WHAT IS BEING ASKED
Starting at the line that contains "Kurzarbeit ist der", restate every line word for word through the end of the entries.

RECORDS SHOWN
+ + + +
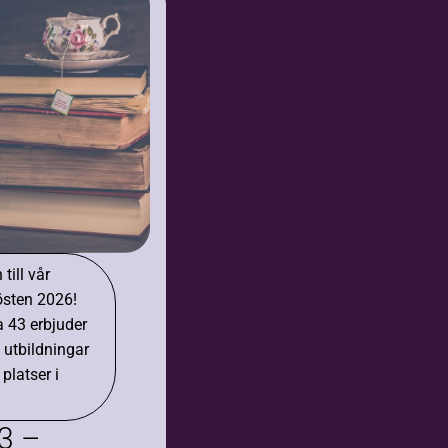
ill vår
östen 2026!
 43 erbjuder
 utbildningar
 platser i
3 –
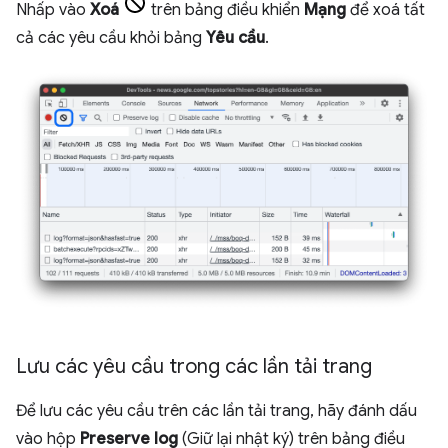
Nhấp vào
Xoá
trên bảng điều khiển
Mạng
để xoá tất
cả các yêu cầu khỏi bảng
Yêu cầu
.
Lưu các yêu cầu trong các lần tải trang
Để lưu các yêu cầu trên các lần tải trang, hãy đánh dấu
vào hộp
Preserve log
(Giữ lại nhật ký) trên bảng điều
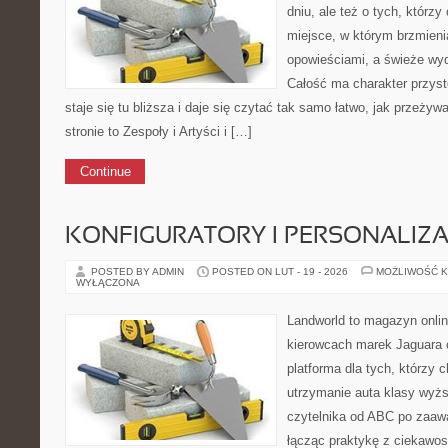
dniu, ale też o tych, którzy
miejsce, w którym brzmieni
opowieściami, a świeże wyd
Całość ma charakter przys
staje się tu bliższa i daje się czytać tak samo łatwo, jak przeżyw
stronie to Zespoły i Artyści i […]
Continue
KONFIGURATORY I PERSONALIZA
POSTED BY ADMIN
POSTED ON LUT - 19 - 2026
MOŻLIWOŚĆ 
WYŁĄCZONA
Landworld to magazyn onli
kierowcach marek Jaguara 
platforma dla tych, którzy 
utrzymanie auta klasy wyżs
czytelnika od ABC po zaaw
łącząc praktykę z ciekawost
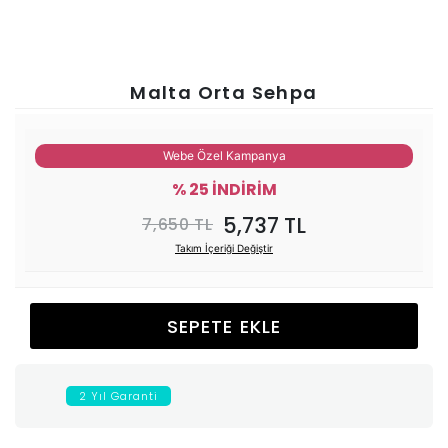
Ünitesi
Koltuk
Malta Orta Sehpa
Köşe
Webe Özel Kampanya
Mutfak
% 25 İNDİRİM
5,737 TL
7,650 TL
Takımları
Takım İçeriği Değiştir
Balkon
SEPETE EKLE
&
Bahçe
2 Yıl Garanti
İdaş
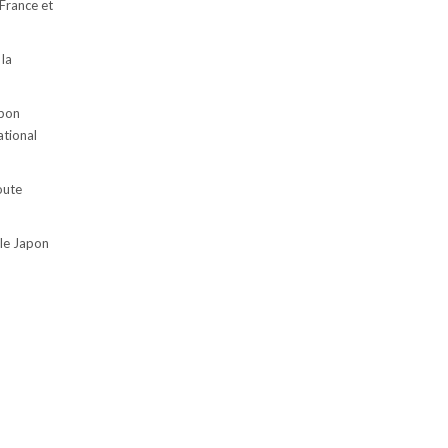
 France et
 la
apon
ational
oute
 le Japon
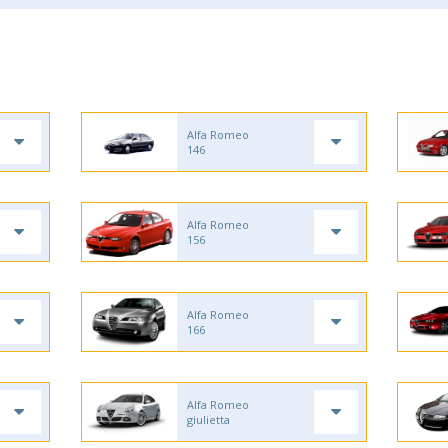
Alfa Romeo
146
Alfa Romeo
156
Alfa Romeo
166
Alfa Romeo
giulietta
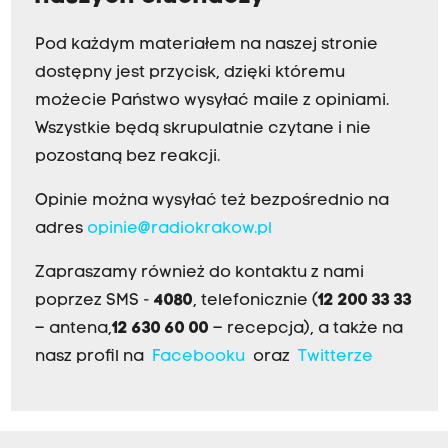
Pod każdym materiałem na naszej stronie
dostępny jest przycisk, dzięki któremu
możecie Państwo wysyłać maile z opiniami.
Wszystkie będą skrupulatnie czytane i nie
pozostaną bez reakcji.
Opinie można wysyłać też bezpośrednio na
adres
opinie@radiokrakow.pl
Zapraszamy również do kontaktu z nami
poprzez SMS -
4080
, telefonicznie (
12 200 33 33
– antena,
12 630 60 00
– recepcja), a także na
nasz profil na
Facebooku
oraz
Twitterze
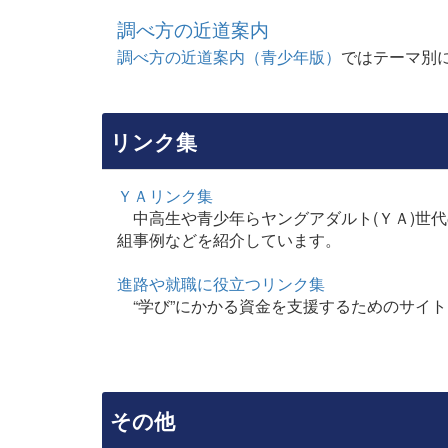
調べ方の近道案内
調べ方の近道案内（青少年版）
ではテーマ別
リンク集
ＹＡリンク集
中高生や青少年らヤングアダルト(ＹＡ)世
組事例などを紹介しています。
進路や就職に役立つリンク集
“学び”にかかる資金を支援するためのサイ
その他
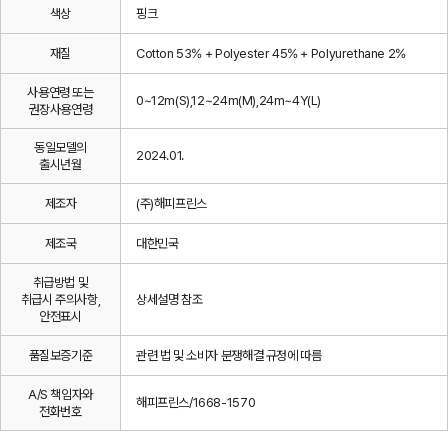
색상
핑크
재질
Cotton 53% + Polyester 45% + Polyurethane 2%
사용연령 또는
0~12m(S),12~24m(M),24m~4Y(L)
권장사용연령
동일모델의
2024.01.
출시년월
제조자
(주)해피프린스
제조국
대한민국
취급방법 및
취급시 주의사항,
상세설명 참조
안전표시
품질보증기준
관련 법 및 소비자 분쟁해결 규정에 따름
A/S 책임자와
해피프린스/1668-1570
전화번호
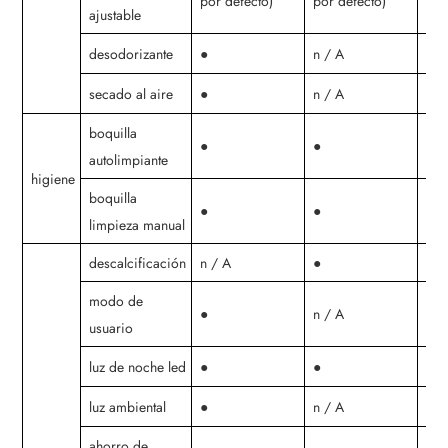
por defecto)
por defecto)
por
ajustable
desodorizante
●
n / A
n /
secado al aire
●
n / A
n /
boquilla
●
●
●
autolimpiante
higiene
boquilla
●
●
●
limpieza manual
descalcificación
n / A
●
n /
modo de
●
n / A
n /
usuario
luz de noche led
●
●
●
luz ambiental
●
n / A
n /
ahorro de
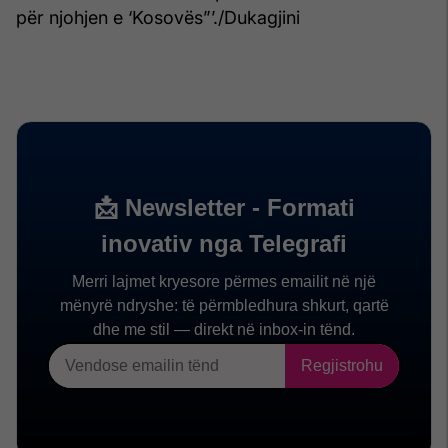
për njohjen e ‘Kosovës”’./Dukagjini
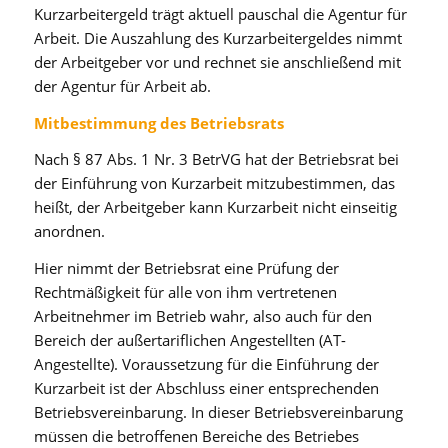
Kurzarbeitergeld trägt aktuell pauschal die Agentur für
Arbeit. Die Auszahlung des Kurzarbeitergeldes nimmt
der Arbeitgeber vor und rechnet sie anschließend mit
der Agentur für Arbeit ab.
Mitbestimmung des Betriebsrats
Nach § 87 Abs. 1 Nr. 3 BetrVG hat der Betriebsrat bei
der Einführung von Kurzarbeit mitzubestimmen, das
heißt, der Arbeitgeber kann Kurzarbeit nicht einseitig
anordnen.
Hier nimmt der Betriebsrat eine Prüfung der
Rechtmäßigkeit für alle von ihm vertretenen
Arbeitnehmer im Betrieb wahr, also auch für den
Bereich der außertariflichen Angestellten (AT-
Angestellte). Voraussetzung für die Einführung der
Kurzarbeit ist der Abschluss einer entsprechenden
Betriebsvereinbarung. In dieser Betriebsvereinbarung
müssen die betroffenen Bereiche des Betriebes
+ + + +
RESULT OF THE EXERCISE
Kurzarbeit ist der Abschluss einer entsprechenden
Betriebsvereinbarung. In dieser Betriebsvereinbarung
müssen die betroffenen Bereiche des Betriebes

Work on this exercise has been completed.